### WORK REQUIRED:
Report the count of lines in the listing below that include the string "sunt", with no other text.

### RECORDS FOR THIS EXERCISE:
++++++
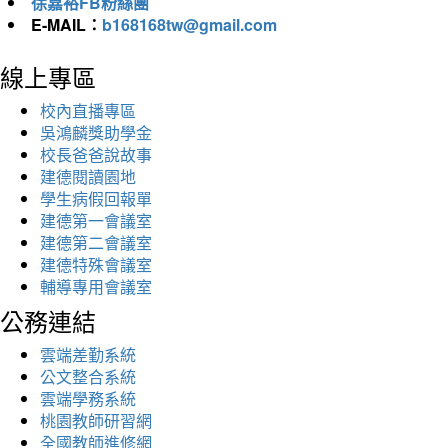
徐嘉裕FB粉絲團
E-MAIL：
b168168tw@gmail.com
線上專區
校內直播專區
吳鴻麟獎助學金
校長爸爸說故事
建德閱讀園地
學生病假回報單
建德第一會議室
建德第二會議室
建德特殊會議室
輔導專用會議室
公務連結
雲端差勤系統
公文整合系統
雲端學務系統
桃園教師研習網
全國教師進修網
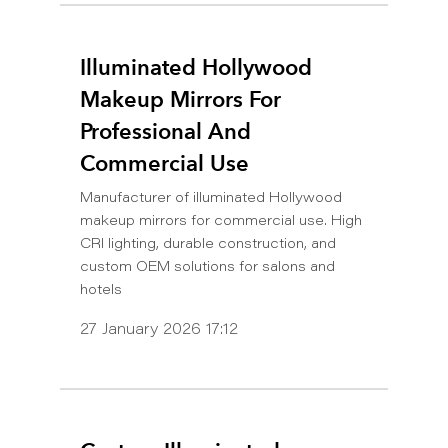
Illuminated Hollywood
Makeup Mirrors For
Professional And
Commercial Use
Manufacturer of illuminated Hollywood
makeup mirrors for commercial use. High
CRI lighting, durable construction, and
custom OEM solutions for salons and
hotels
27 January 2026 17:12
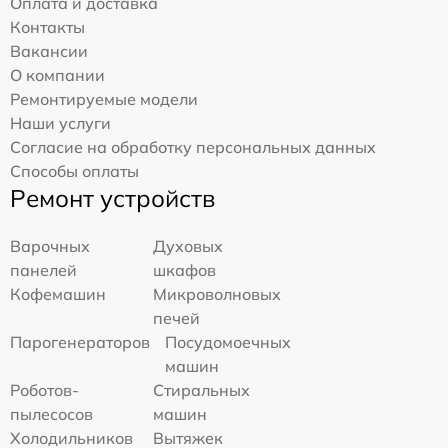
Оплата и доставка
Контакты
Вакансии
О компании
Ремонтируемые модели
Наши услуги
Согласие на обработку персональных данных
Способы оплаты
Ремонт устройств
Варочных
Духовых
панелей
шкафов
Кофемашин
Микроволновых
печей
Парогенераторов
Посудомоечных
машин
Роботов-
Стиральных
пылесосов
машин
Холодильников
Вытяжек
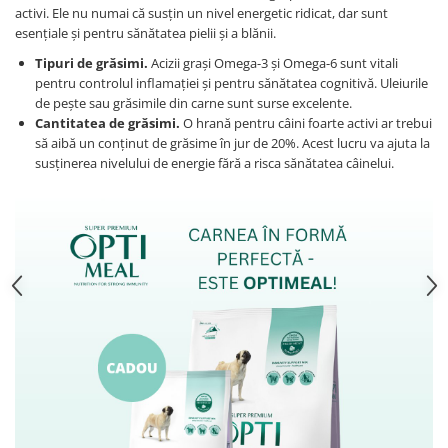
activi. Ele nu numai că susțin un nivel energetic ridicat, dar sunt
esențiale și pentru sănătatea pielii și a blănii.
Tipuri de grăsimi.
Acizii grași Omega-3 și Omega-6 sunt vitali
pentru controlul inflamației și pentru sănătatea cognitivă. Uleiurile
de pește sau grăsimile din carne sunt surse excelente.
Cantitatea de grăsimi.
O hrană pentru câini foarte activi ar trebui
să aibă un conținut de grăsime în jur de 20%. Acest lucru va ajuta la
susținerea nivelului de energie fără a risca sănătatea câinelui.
++++++
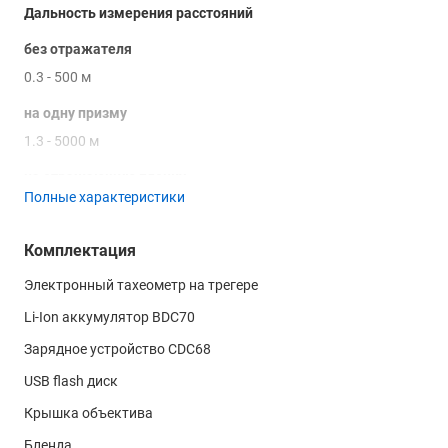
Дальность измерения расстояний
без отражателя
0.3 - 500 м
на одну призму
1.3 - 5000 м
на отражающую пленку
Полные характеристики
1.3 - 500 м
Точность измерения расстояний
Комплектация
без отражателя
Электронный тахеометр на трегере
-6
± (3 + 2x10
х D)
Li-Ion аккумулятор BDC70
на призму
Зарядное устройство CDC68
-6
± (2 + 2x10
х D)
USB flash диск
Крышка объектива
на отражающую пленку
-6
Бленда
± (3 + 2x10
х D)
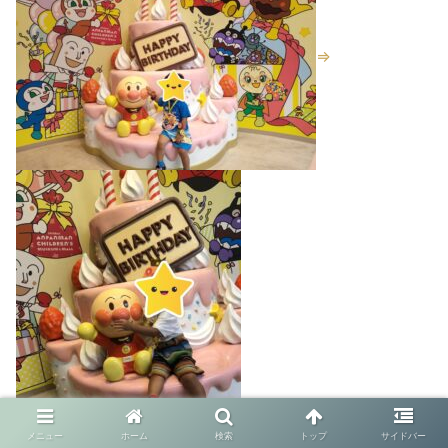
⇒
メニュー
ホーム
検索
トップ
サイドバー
++++++
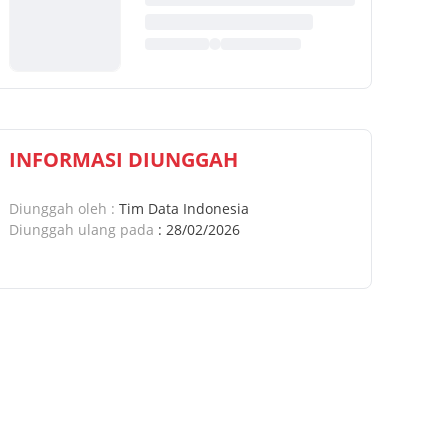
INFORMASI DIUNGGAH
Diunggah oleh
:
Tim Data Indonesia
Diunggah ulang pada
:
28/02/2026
++++++
### WRITTEN REPLY:
3